Şöyle bir örnekle durumu izah etmeye çalışayım: Diyelim ki bahçenizi sulamak için bir hortuma ihtiyacınız var. Hortum almaya gittiniz ve hortumların üzerinde şöyle bir etiket gördünüz; “Yapay çimleri sulamak için üretilmiş” ya da “Doğal çimleri sulamak içindir”. Aklınıza gelen ilk tepki şu olur muhtemelen; hortumun içinden geçen madde su olduğuna göre bu etiketlerin mantığı ne? Su aynı olduğu sürece hortumlar arasında bir fark yoktur. HDMI sinyalleri de aynı bu şekilde aktarılır. Aynı HDMI sinyalleri “120 Hz” ya da “240 Hz” etiketlerinden bağımsız olarak her kablodan geçebilir.

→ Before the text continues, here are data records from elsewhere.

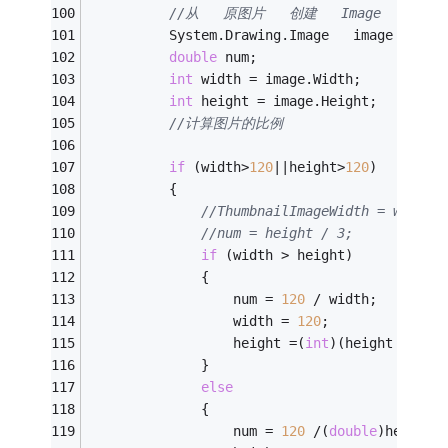
//从   原图片   创建   Image   对象 
          System.Drawing.Image   image   =  
double
 num; 
int
 width = image.Width;
int
 height = image.Height; 
//计算图片的比例 
if
 (width>
120
||height>
120
)
          {
//ThumbnailImageWidth = width 
//num = height / 3;
if
 (width > height)
              {
                  num = 
120
 / width;
                  width = 
120
;
                  height =(
int
)(height * num
              }
else
              {
                  num = 
120
 /(
double
)height;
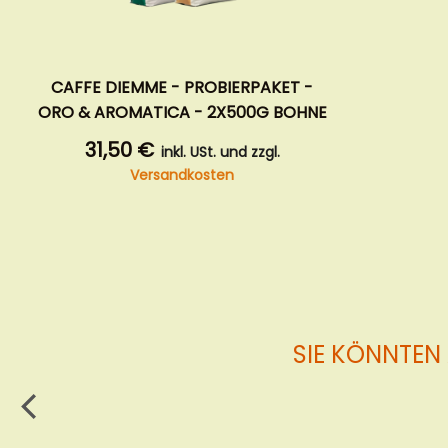
CAFFE DIEMME - PROBIERPAKET -
ORO & AROMATICA - 2X500G BOHNE
31,50 €
inkl. USt. und zzgl.
Versandkosten
SIE KÖNNTEN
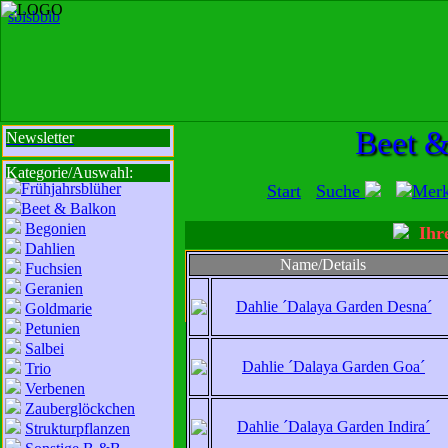
sbi
sb
bi
b
Beet &
Newsletter
Kategorie/Auswahl:
Frühjahrsblüher
Start
Suche
Mer
Beet & Balkon
Begonien
Ihre
Dahlien
Name/Details
Fuchsien
Mit der Nutzung unserer Dienste erklä
Geranien
zur Da
Dahlie ´Dalaya Garden Desna´
Goldmarie
Petunien
Wir sind für Sie da:
Salbei
Mo - Fr:
8 - 18 Uhr
Dahlie ´Dalaya Garden Goa´
Trio
Sa:
8 - 13 Uhr
Verbenen
und freuen uns auf
Zauberglöckchen
Dahlie ´Dalaya Garden Indira´
Strukturpflanzen
Ihren Besuch.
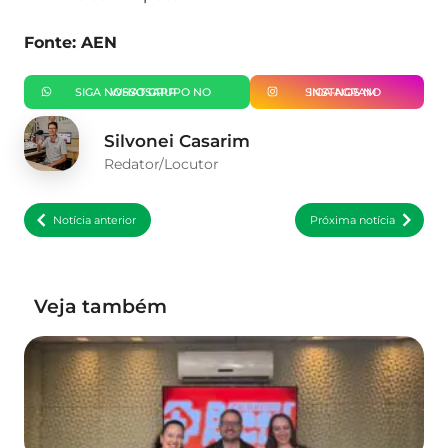
Fonte: AEN
SIGA NOSSO GRUPO NO WHATSAPP
SIGA-NOS NO INSTAGRAM
Silvonei Casarim
Redator/Locutor
Notícia anterior
Próxima notícia
Veja também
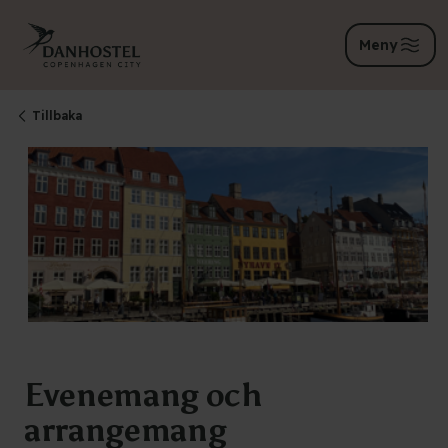
Meny
Tillbaka
Evenemang och
arrangemang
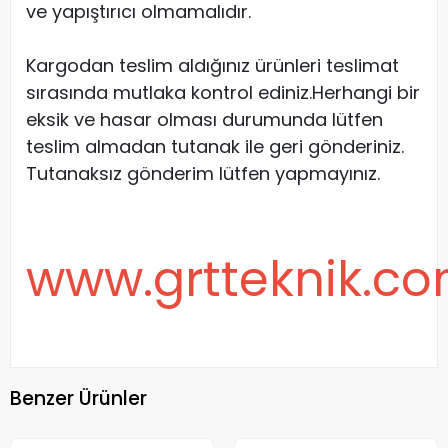
ve yapıştırıcı olmamalıdır.
Kargodan teslim aldığınız ürünleri teslimat
sırasında mutlaka kontrol ediniz.Herhangi bir
eksik ve hasar olması durumunda lütfen
teslim almadan tutanak ile geri gönderiniz.
Tutanaksız gönderim lütfen yapmayınız.
www.grtteknik.c
Benzer Ürünler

Aslında televizyonun tazeleme oranı ile gelen sinyalin en ufak bir ilişkisi yoktur. Tazeleme oranı, sinyal geldikten sonra devreler tarafından ayarlanır. Peki, durum böyleyse neden farklı tazeleme oranı etiketine sahip kablolar mevcut?
Bu sorunun cevabını tahmin etmek aslında çok da zor değil. Tazeleme oranı etiketlerine sahip kablolar, alıcıyı yanlış yönlendirerek bir kabloya vermesi gereken paranın çok daha fazlasını harcamasına neden oluyor. Elektronik mağazaları, bu tür etiketlere sahip kabloları kullanarak kullanıcıların gereğinden çok daha fazla paralar ödemesine sebep oluyorlar. Harcadığınız ekstra para görüntü kalitenizi arttırmanıza herhangi bir katkı yapmazken, cüzdanınızı hafifletmeye fazlasıyla katkı yapıyor.